I get excited about the potential of things, even if today it’s only good enough.
I'm used to "of course you survive to see the potential blossom".
That is the default in post-PMF environments.
Someone used to pre-PMF environments will like things that are very good / great today and don’t care much about potential.
Because you have to survive long enough for the potential to blossom.
In a pre-PMF environment, you’re default dead.
Of course in that situation you can’’t survive on potential alone.
A competent proactive person who is misaligned can do a lot of damage in a pre-PMF team.
The team still doesn’t have a coherent, internally stable direction.
That means the direction a competent person wants to go into could pull the company off course.
This can happen easily with sales people.
"I landed this big fish, are you really going to say no??"
A rule of thumb for deep listening.
Don’t respond with a “here’s how that thing you said fits into my world.”
Instead, ask more questions about their world.
Does your conversational turn bring it to your world or let it stay in their world?
Unfortunately, it’s easier to go viral when you lie than when you tell the truth.
That’s because things go viral when they're surprising.
Especially when the surprise is in a “I told you so!” direction.
Lies are easy to make surprising and aligned with what the listener wants.
Another example of a fundamental asymmetry that hollows things out.
The faster society goes, the more this asymmetry gets momentum.
Games have different rules than reality.
When you realize you're playing a game and the physics are only a simulation, lean into the way the simulation is different from the world.

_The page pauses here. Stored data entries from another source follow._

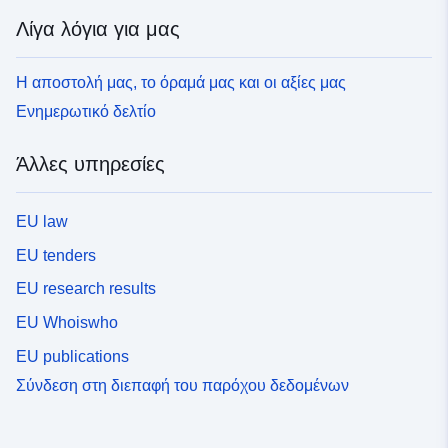
Λίγα λόγια για μας
Η αποστολή μας, το όραμά μας και οι αξίες μας
Ενημερωτικό δελτίο
Άλλες υπηρεσίες
EU law
EU tenders
EU research results
EU Whoiswho
EU publications
Σύνδεση στη διεπαφή του παρόχου δεδομένων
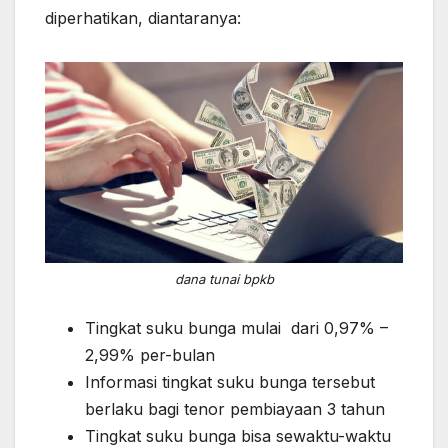
diperhatikan, diantaranya:
dana tunai bpkb
Tingkat suku bunga mulai dari 0,97% –
2,99% per-bulan
Informasi tingkat suku bunga tersebut
berlaku bagi tenor pembiayaan 3 tahun
Tingkat suku bunga bisa sewaktu-waktu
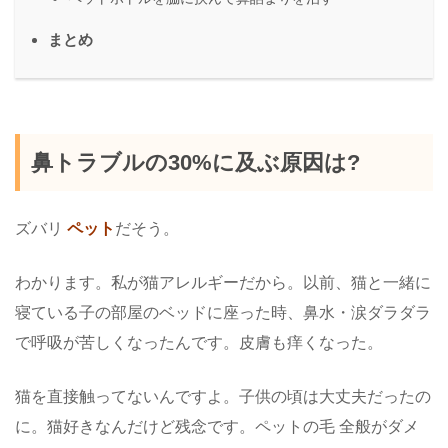
まとめ
鼻トラブルの30%に及ぶ原因は?
ズバリ
ペット
だそう。
わかります。私が猫アレルギーだから。以前、猫と一緒に
寝ている子の部屋のベッドに座った時、鼻水・涙ダラダラ
で呼吸が苦しくなったんです。皮膚も痒くなった。
猫を直接触ってないんですよ。子供の頃は大丈夫だったの
に。猫好きなんだけど残念です。ペットの毛 全般がダメ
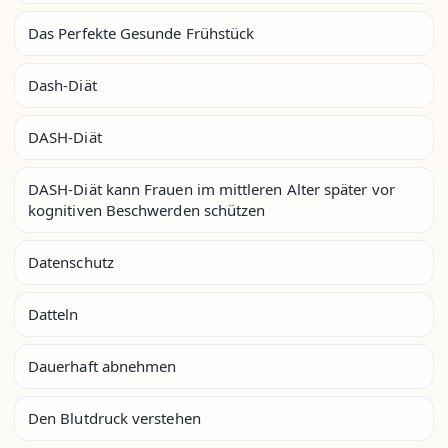
Das Perfekte Gesunde Frühstück
Dash-Diät
DASH-Diät
DASH-Diät kann Frauen im mittleren Alter später vor
kognitiven Beschwerden schützen
Datenschutz
Datteln
Dauerhaft abnehmen
Den Blutdruck verstehen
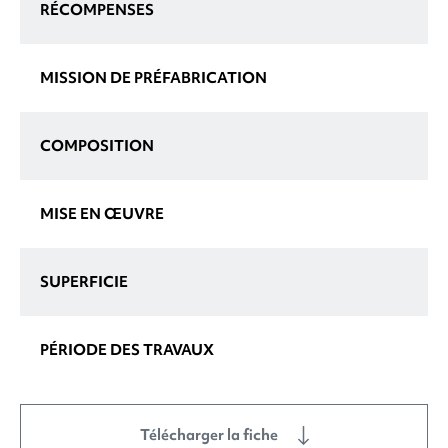
RÉCOMPENSES
MISSION DE PRÉFABRICATION
COMPOSITION
MISE EN ŒUVRE
SUPERFICIE
PÉRIODE DES TRAVAUX
Télécharger la fiche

That's where people will continue to assume it works the normal way but it actually works the different way.
That's where the leverage is.
The first step is to realize you’re in a game.
One of the reasons the boy in The Matrix can bend the spoon is because he realizes there is no spoon.
The components of the ground truth can exist in a group but still be obscured by various weeds.
Weeds like empathy issues, personality mismatches, power dynamics, etc.
A system to do the cognitive labor to clear those weeds can make the truth discovery process much more effective.
It's never urgent to plant a tree.
But it’s quite often important.
An idea from stoicism: “in order to be harmed you have to believe you’ve been harmed”.